* [The task] Copy each entry precisely as written, and do not carry over the pictures.
***** Source material
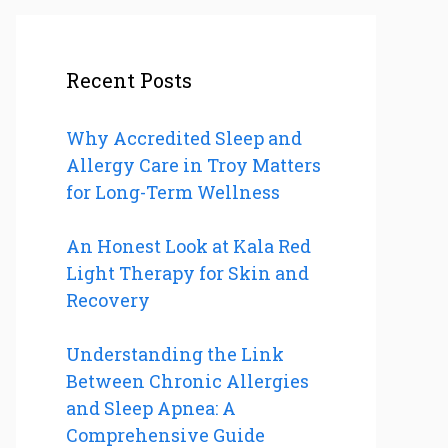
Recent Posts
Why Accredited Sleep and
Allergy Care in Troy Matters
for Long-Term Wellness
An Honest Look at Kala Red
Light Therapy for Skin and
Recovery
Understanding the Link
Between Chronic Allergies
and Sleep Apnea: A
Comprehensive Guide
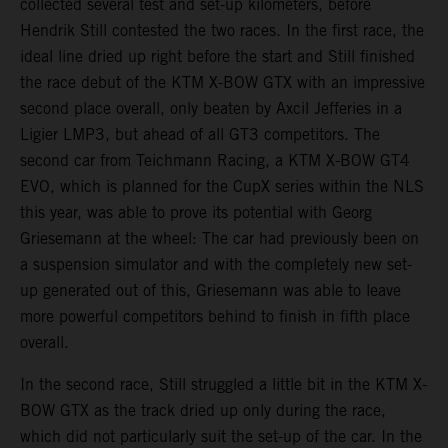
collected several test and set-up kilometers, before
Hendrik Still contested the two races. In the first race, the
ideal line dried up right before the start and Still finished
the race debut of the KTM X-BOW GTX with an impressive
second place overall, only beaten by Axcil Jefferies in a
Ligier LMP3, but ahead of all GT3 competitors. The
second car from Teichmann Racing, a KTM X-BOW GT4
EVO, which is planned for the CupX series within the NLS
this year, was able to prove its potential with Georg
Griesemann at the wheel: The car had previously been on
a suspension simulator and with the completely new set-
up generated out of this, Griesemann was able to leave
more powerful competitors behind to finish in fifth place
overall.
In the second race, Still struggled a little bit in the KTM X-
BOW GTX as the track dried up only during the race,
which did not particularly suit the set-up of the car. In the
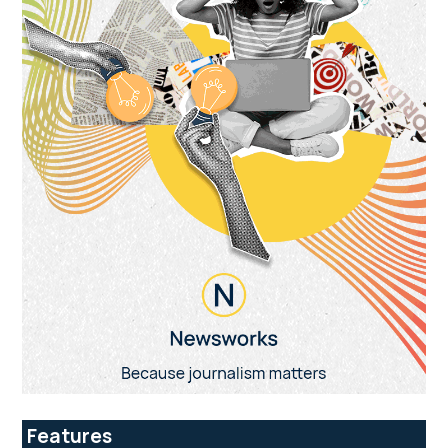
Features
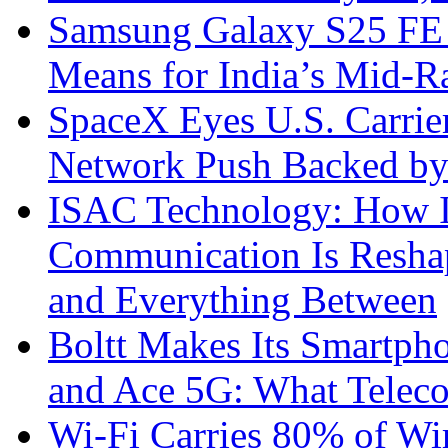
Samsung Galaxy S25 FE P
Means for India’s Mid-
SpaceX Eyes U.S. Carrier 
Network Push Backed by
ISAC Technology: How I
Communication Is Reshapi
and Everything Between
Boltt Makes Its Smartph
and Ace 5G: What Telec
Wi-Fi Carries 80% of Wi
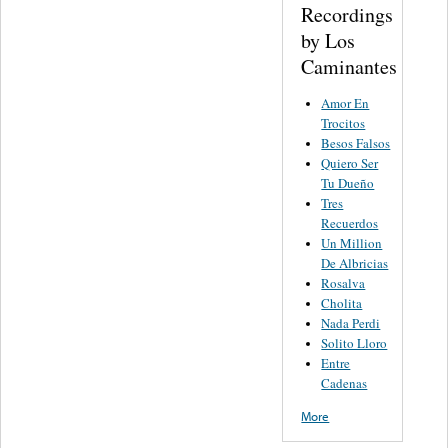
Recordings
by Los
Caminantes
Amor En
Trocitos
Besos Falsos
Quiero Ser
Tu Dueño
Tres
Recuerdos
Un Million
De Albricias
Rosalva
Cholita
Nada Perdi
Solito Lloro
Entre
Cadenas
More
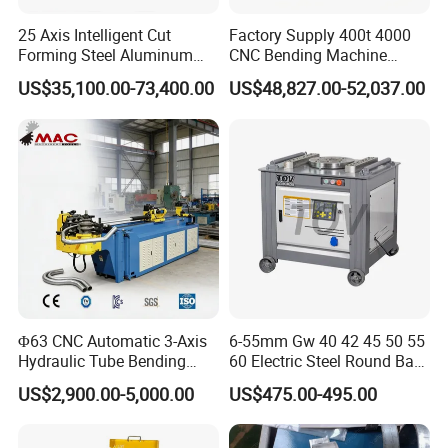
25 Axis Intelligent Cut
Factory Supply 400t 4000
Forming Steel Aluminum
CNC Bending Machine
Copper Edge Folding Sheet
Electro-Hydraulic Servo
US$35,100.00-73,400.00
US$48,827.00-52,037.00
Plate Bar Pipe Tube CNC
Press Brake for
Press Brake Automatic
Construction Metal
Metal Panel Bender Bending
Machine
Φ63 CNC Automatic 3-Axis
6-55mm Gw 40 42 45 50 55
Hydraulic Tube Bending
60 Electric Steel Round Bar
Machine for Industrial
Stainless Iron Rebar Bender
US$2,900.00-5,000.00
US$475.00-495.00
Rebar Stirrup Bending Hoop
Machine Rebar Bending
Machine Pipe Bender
**********
* [Response area]
Recent Posts
Why Accredited Sleep and
Allergy Care in Troy Matters
for Long-Term Wellness
An Honest Look at Kala Red
Light Therapy for Skin and
Recovery
Understanding the Link
Between Chronic Allergies
and Sleep Apnea: A
Comprehensive Guide
collected several test and set-up kilometers, before
Hendrik Still contested the two races. In the first race, the
ideal line dried up right before the start and Still finished
the race debut of the KTM X-BOW GTX with an impressive
second place overall, only beaten by Axcil Jefferies in a
Ligier LMP3, but ahead of all GT3 competitors. The
second car from Teichmann Racing, a KTM X-BOW GT4
EVO, which is planned for the CupX series within the NLS
this year, was able to prove its potential with Georg
Griesemann at the wheel: The car had previously been on
a suspension simulator and with the completely new set-
up generated out of this, Griesemann was able to leave
more powerful competitors behind to finish in fifth place
overall.
In the second race, Still struggled a little bit in the KTM X-
BOW GTX as the track dried up only during the race,
which did not particularly suit the set-up of the car. In the
Features
Samsung Galaxy S25 FE P
Means for India’s Mid-
SpaceX Eyes U.S. Carrier 
Network Push Backed by
ISAC Technology: How I
Communication Is Reshapi
and Everything Between
Boltt Makes Its Smartph
and Ace 5G: What Telec
Wi-Fi Carries 80% of Wi
Recordings
by Los
Caminantes
Amor En
Trocitos
Besos Falsos
Quiero Ser
Tu Dueño
Tres
Recuerdos
Un Million
De Albricias
Rosalva
Cholita
Nada Perdi
Solito Lloro
Entre
Cadenas
More
25 Axis Intelligent Cut
Factory Supply 400t 4000
Forming Steel Aluminum
CNC Bending Machine
Copper Edge Folding Sheet
Electro-Hydraulic Servo
US$35,100.00-73,400.00
US$48,827.00-52,037.00
Plate Bar Pipe Tube CNC
Press Brake for
Press Brake Automatic
Construction Metal
Metal Panel Bender Bending
Machine
Φ63 CNC Automatic 3-Axis
6-55mm Gw 40 42 45 50 55
Hydraulic Tube Bending
60 Electric Steel Round Bar
Machine for Industrial
Stainless Iron Rebar Bender
US$2,900.00-5,000.00
US$475.00-495.00
Rebar Stirrup Bending Hoop
Machine Rebar Bending
Machine Pipe Bender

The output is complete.